Considering the learning of a probabilistic self-organizing map (PbSOM) as a model-based clustering process, we develop a coupling-likelihood mixture model for PbSOM, and derive three EM-type learning algorithms, namely the SOCEM, SOEM, and SODAEM al-gorithms, for learning the model (PbSOM). The proposed algorithms improve Kohonen’s learning algorithms by including a cost function, an EM-based convergence property, and a probabilistic framework. In addition, the proposed algorithms provide some insights into the choice of neighborhood size that would ensure topographic ordering. From the experiment results, we observe that the learning performance of SOCEM is very sensitive to the initial setting of the reference models when the neighborhood is small. Conversely, it is not sensitive to the initial condition when the neighborhood is sufficiently large. To deal with the initialization problem, we first run SOCEM with a large neighborhood, and then gradually reduce the neighborhood size until the learning converges to the desired map. When using a small neighborhood, SOEM is less sensitive to the initialization than SOCEM. However, to learn an ordered map, SOEM still needs to start with a large

neigh-borhood. In both SOCEM and SOEM, the neighborhood shrinking can be interpreted as an annealing process that overcomes the initialization issue. Alternatively, we can apply SODAEM, which is a deterministic annealing variant of SOCEM and SOEM, to learn a map. In our experiments, SODAEM overcomes the initialization issue of SOCEM and SOEM via the annealing process controlled by the temperature parameter.

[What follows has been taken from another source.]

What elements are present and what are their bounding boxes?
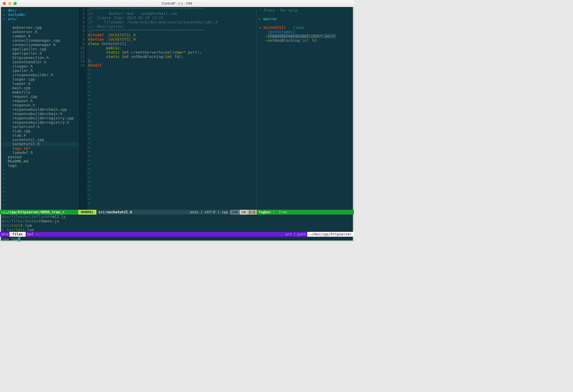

Moreover, through the comparison of SOCEM and Kohonen’s batch algorithm, we can also apply the DA interpretation of neighborhood shrinking to Kohonen’s algorithms to explain why they need to start with a large neighborhood size. We have also shown that the SOCEM and SOEM algorithms can be interpreted, respectively, as topology-constrained deterministic annealing variants of the CEM and EM algorithms for Gaussian model-based clustering.

The experiment results show that our proposed PbSOM learning algorithms achieve an effective data clustering performance, while maintaining the topology-preserving property.

Moreover, we propose two BIC-based audio segmentation approaches that employ divide-and-conquer strategies for acoustic change detection. In contrast to the leading and highly accurate window-growing-based approach, which searches for acoustic changes in a bottom-up manner by using a sequentially size-growing analysis window, the pro-posed DACDec1 and DACDec2 approaches search for acoustic changes in a top-down manner. We compared our approaches to leading approaches analytically by performing computational cost analysis. The results of experiments conducted on broadcast news data demonstrate that the proposed approaches are more efficient and achieve higher segmentation accuracy than the existing approaches discussed in this thesis.